Even if I’d wanted to return them to the now-defunct nest, they were way too fast for me to catch, so I figured they could likely fend for themselves and I’d wind up dealing with them later when they began devouring my vegetable and ornamental plantings. Continuing on with my work, a couple minutes later I heard keening and protesting sounds some distance away, turned, and saw a large crow pecking at something on the ground (kind-hearted Dopers should really stop reading at this point). My first thought was that a baby crow had fallen out of its nest and Mama was trying to give it a worm.



As I watched in disbelief, an especially vigorous peck sent a small gray form a couple inches in the air. While I’m by no means a rabbit fan, I attempted to drive off the crow, but it picked up the mini-rabbit and flew to the back of the yard, where it dropped its prey (sadly, too late for any resuscitative efforts).

Hell of a thing to happen on Easter. :frowning:

This was also the most violent event to occur in my yard since the time Bessie the Labrador got into a stare-down with a large groundhog, which lost its nerve and fled with Bessie in hot pursuit. It escaped after receiving a butt-chomp from Bessie, who afterward would return to the spot, like a Civil War veteran revisiting Gettysburg.
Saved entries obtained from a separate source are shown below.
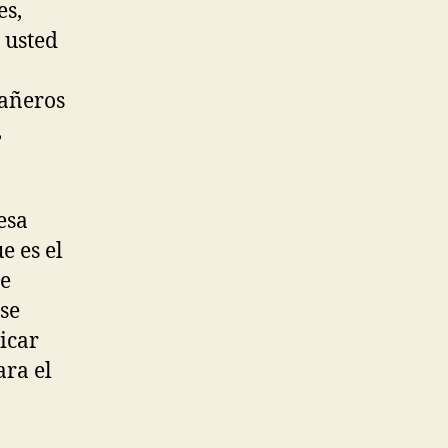
es,
e usted
pañeros
,
esa
e es el
de
 se
icar
ara el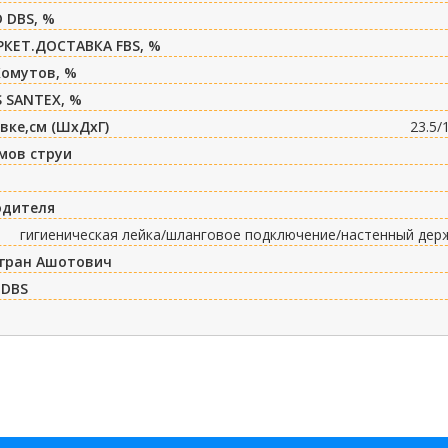
 DBS, %
РКЕТ.ДОСТАВКА FBS, %
Хомутов, %
 SANTEX, %
вке,см (ШxДxГ)
23.5/
мов струи
одителя
гигиеническая лейка/шланговое подключение/настенный дер
игран Ашотович
 DBS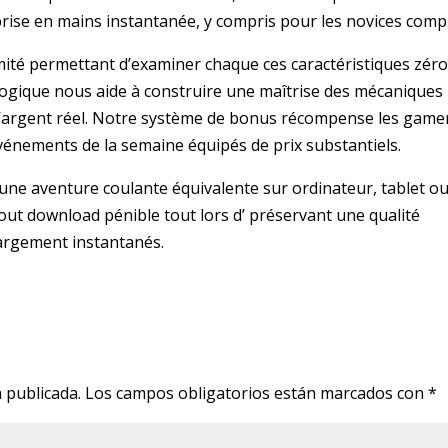
rise en mains instantanée, y compris pour les novices compl
mité permettant d’examiner chaque ces caractéristiques zér
ogique nous aide à construire une maîtrise des mécaniques
 l’argent réel. Notre système de bonus récompense les game
événements de la semaine équipés de prix substantiels.
une aventure coulante équivalente sur ordinateur, tablet o
ut download pénible tout lors d’ préservant une qualité
argement instantanés.
 publicada.
Los campos obligatorios están marcados con
*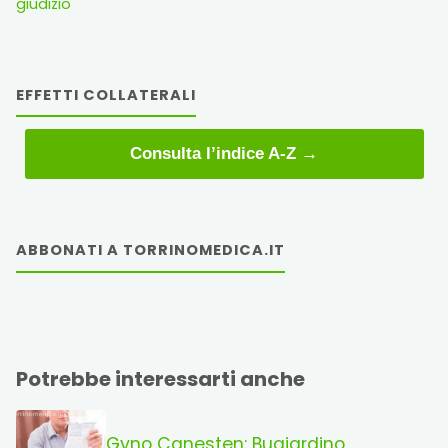
giudizio
EFFETTI COLLATERALI
Consulta l’indice A-Z →
ABBONATI A TORRINOMEDICA.IT
Potrebbe interessarti anche
Gyno Canesten: Bugiardino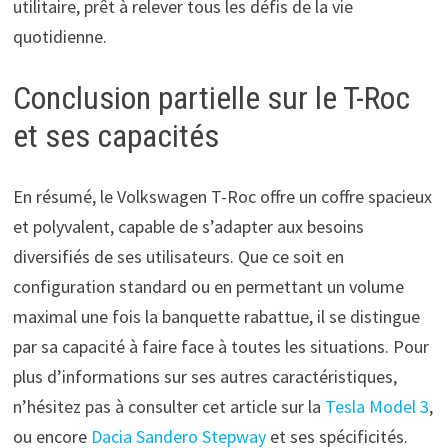
utilitaire, prêt à relever tous les défis de la vie
quotidienne.
Conclusion partielle sur le T-Roc
et ses capacités
En résumé, le Volkswagen T-Roc offre un coffre spacieux
et polyvalent, capable de s’adapter aux besoins
diversifiés de ses utilisateurs. Que ce soit en
configuration standard ou en permettant un volume
maximal une fois la banquette rabattue, il se distingue
par sa capacité à faire face à toutes les situations. Pour
plus d’informations sur ses autres caractéristiques,
n’hésitez pas à consulter cet article sur la
Tesla Model 3
,
ou encore
Dacia Sandero Stepway
et ses spécificités.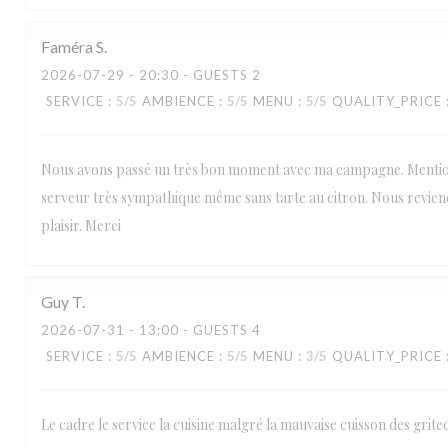
Faméra
S
2026-07-29
- 20:30 - GUESTS 2
SERVICE
:
5
/5
AMBIENCE
:
5
/5
MENU
:
5
/5
QUALITY_PRICE
Nous avons passé un très bon moment avec ma campagne. Mentio
serveur très sympathique même sans tarte au citron. Nous revie
plaisir. Merci
Guy
T
2026-07-31
- 13:00 - GUESTS 4
SERVICE
:
5
/5
AMBIENCE
:
5
/5
MENU
:
3
/5
QUALITY_PRICE
Le cadre le service la cuisine malgré la mauvaise cuisson des grite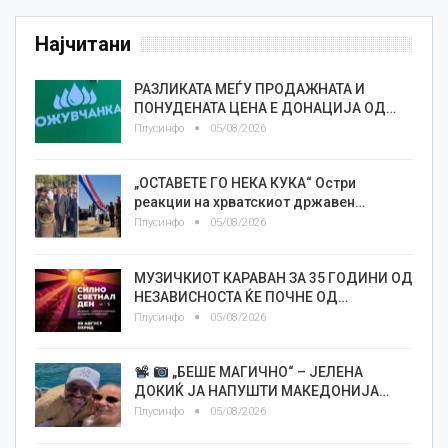
Најчитани
РАЗЛИКАТА МЕЃУ ПРОДАЖНАТА И
ПОНУДЕНАТА ЦЕНА Е ДОНАЦИЈА ОД…
Плусинфо
05/08/2026
„ОСТАВЕТЕ ГО НЕКА КУКА“ Остри
реакции на хрватскиот државен…
Плусинфо
05/08/2026
МУЗИЧКИОТ КАРАВАН ЗА 35 ГОДИНИ ОД
НЕЗАВИСНОСТА ЌЕ ПОЧНЕ ОД…
Плусинфо
05/08/2026
„БЕШЕ МАГИЧНО“ – ЈЕЛЕНА
ДОКИЌ ЈА НАПУШТИ МАКЕДОНИЈА…
Плусинфо
05/08/2026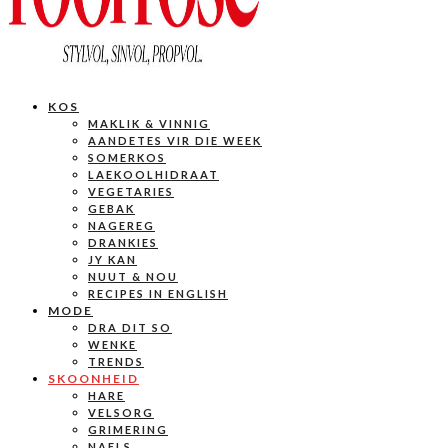
KOS
MAKLIK & VINNIG
AANDETES VIR DIE WEEK
SOMERKOS
LAEKOOLHIDRAAT
VEGETARIES
GEBAK
NAGEREG
DRANKIES
JY KAN
NUUT & NOU
RECIPES IN ENGLISH
MODE
DRA DIT SO
WENKE
TRENDS
SKOONHEID
HARE
VELSORG
GRIMERING
NAELS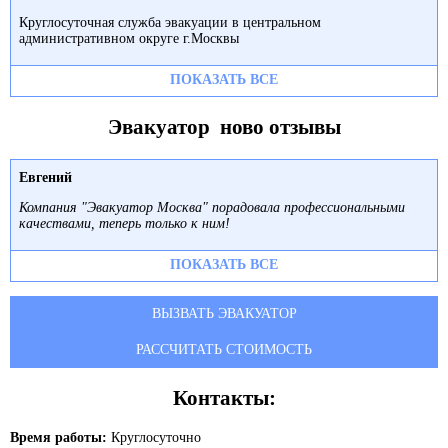
Круглосуточная служба эвакуации в центральном
административном округе г.Москвы
ПОКАЗАТЬ ВСЕ
Эвакуатор ново отзывы
Евгений
Компания "Эвакуатор Москва" порадовала профессиональными
качествами, теперь только к ним!
ПОКАЗАТЬ ВСЕ
ВЫЗВАТЬ ЭВАКУАТОР
РАССЧИТАТЬ СТОИМОСТЬ
Контакты:
Время работы:
Круглосуточно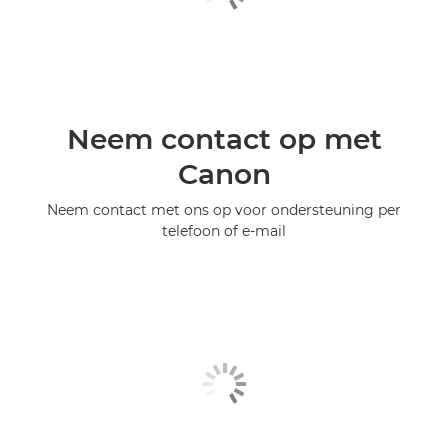
Neem contact op met
Canon
Neem contact met ons op voor ondersteuning per
telefoon of e-mail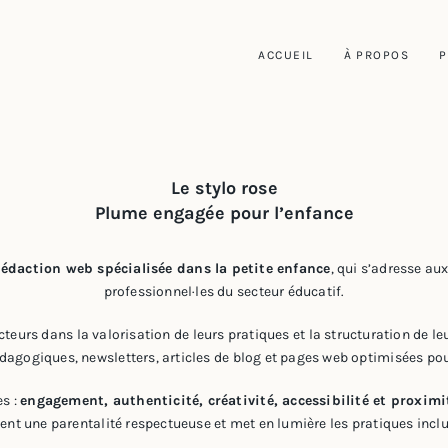
ACCUEIL
À PROPOS
P
Le stylo rose
Plume engagée pour l’enfance
rédaction web spécialisée dans la petite enfance
, qui s’adresse au
professionnel·les du secteur éducatif.
urs dans la valorisation de leurs pratiques et la structuration de le
édagogiques, newsletters, articles de blog et pages web optimisées pou
es :
engagement, authenticité, créativité, accessibilité et proximi
ient une parentalité respectueuse et met en lumière les pratiques inclu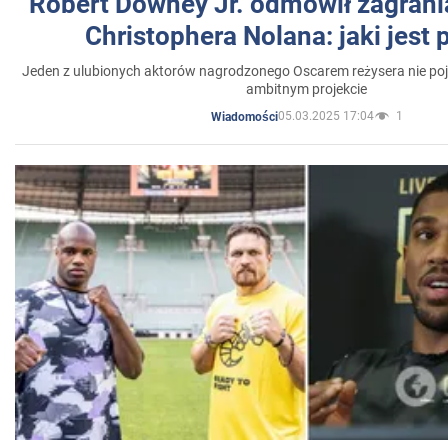
Robert Downey Jr. odmówił zagrani
Christophera Nolana: jaki jest
Jeden z ulubionych aktorów nagrodzonego Oscarem reżysera nie poja
ambitnym projekcie
05.03.2025 17:04
1
Wiadomości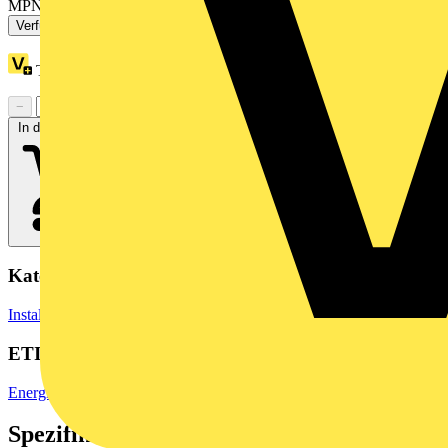
MPN: 210-197
Verfügbar: 3 Händler
Treuepunkte:
22
−
+
In den Warenkorb
Kategorien
Installationsmaterial & Zubehör
Installationszubehör
ETIM Group
Energieverteilsysteme/Schaltanlagen
Spezifikationen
I’m thinking it might be safer living in the city. :dubious:

Oh, the cuteness. The widdle bunny ears and twitchy noses. How sweet. NOT! They will clean out a garden in one night. Hate the S.O.B.s. I have a standing war with them every spring. I will win.

I’m a soft-hearted soul with little stomach for violence, but “like a Civil War veteran returning to Gettysburg” has me shaking with laughter.

Years ago, my dog took after a cat that had wandered onto our rural property. The cat scampered up a tree, over the horse barn roof, and thence to, I don’t know, Mew York? Anyway, gone for good. A full year later, Dog was snoozing by my feet in our cozy living room as a neighbor lady talked about getting her daughter a cat. At the word “cat,” Dog jumped up with a startled look that distinctly said “Oh, my God, I overslept!” and started whining in agitation. I let him out, and he beelined for the tree by the horse barn and barked toward the leafless, cat-less, tree branches for a good 15 minutes.

Sorry about the bunny tragedy. Crows can be merciless. No wonder a bunch of crows is called a murder.

A few years back I was riding my bike up a nearby bike path one Easter Sunday morning when around a bend came a pack of lycra clad individuals hurtling towards me at top speed, I had no choice but to turn off the path into the brush. I ran straight over an adult rabbit and it was very dead. I am no rabbit fan but the timing made it feel somewhat revolting. I barely felt a bump thanks to mountain bike suspension and big knobby tyres. We have a lot of crows hanging about a nearby shopping strip, I do wonder how many kittens are lost to them every year.